An illuminating IPEC patent judgment was recently delivered by HHJ Melissa Clarke in D.W. Windsor Ltd v Urbis Schréder Ltd [2025] EWHC 563 (IPEC) who held that D.W. Windsor Limited’s patents for lighting units were valid and infringed. The judgment analyses the law regarding the person skilled in the art (“PSA”) and provides insights into the hypothetical construct of the PSA, which this article will focus on.
The law
The law on the PSA was summarised in Hospira UK Limited v Cubist Pharmaceuticals LLC [2016] EWHC 1285 (Pat) and again in Garmin (Europe) Ltd v Koninklijke Philips NV [2019] EWHC 107 (Ch).

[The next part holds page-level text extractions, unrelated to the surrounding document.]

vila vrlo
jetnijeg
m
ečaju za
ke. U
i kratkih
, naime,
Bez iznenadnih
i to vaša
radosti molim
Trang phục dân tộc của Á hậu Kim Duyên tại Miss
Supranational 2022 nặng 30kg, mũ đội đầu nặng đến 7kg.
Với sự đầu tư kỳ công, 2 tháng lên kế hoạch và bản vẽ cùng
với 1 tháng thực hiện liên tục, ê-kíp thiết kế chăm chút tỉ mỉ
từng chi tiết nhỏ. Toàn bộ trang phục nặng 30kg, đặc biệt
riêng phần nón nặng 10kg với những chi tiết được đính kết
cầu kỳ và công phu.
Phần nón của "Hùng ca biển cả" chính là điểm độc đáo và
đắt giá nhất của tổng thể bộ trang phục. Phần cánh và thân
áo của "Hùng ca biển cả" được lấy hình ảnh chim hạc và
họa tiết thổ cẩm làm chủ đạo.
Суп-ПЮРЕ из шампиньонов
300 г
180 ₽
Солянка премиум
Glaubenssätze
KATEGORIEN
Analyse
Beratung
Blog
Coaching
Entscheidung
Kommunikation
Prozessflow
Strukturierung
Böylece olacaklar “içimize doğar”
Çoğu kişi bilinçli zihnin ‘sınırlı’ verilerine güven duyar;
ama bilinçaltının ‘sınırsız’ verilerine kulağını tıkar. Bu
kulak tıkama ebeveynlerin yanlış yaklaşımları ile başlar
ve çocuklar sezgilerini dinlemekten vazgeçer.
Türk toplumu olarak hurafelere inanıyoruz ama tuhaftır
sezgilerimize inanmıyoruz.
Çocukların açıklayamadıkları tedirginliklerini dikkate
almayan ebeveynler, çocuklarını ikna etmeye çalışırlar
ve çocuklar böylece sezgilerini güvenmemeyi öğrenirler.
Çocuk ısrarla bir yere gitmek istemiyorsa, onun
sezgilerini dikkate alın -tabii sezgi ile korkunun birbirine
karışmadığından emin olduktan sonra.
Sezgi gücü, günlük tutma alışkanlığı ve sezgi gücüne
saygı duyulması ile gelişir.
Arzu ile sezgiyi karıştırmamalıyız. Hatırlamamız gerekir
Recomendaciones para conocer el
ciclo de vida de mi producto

There was no dispute between parties as to the legal principles of the PSA.
HHJ Melissa Clarke then considered and applied Illumina Cambridge Ltd v Latvia MGI Tech SIA [2021] EWHC 57 (Pat). The concept of the PSA applies in two distinct circumstances. The first being the person to whom the patent is addressed and whose attributes, skills and CGK are necessary to implement the patent. This will always be the appropriate PSA when addressing sufficiency, since the patentee is entitled to put together his invention by combining various skill sets. The second, refers to the PSA in relation to obviousness, and is “In nearly all cases… the same as the first kind”, but not always, see: Schlumberger Holdings Ltd v Electromagnetic Geoservices AS [2010] EWCA Civ 819). Schlumberger identified: “In the case of obviousness in view of the state of the art, the first key question is generally “what problem was the patentee trying to solve?”. HHJ Melissa Clarke considered that neither the problem nor the invention was limited to railway infrastructure, and the problem the invention sought to solve was not within the field of anti-vandalism measures.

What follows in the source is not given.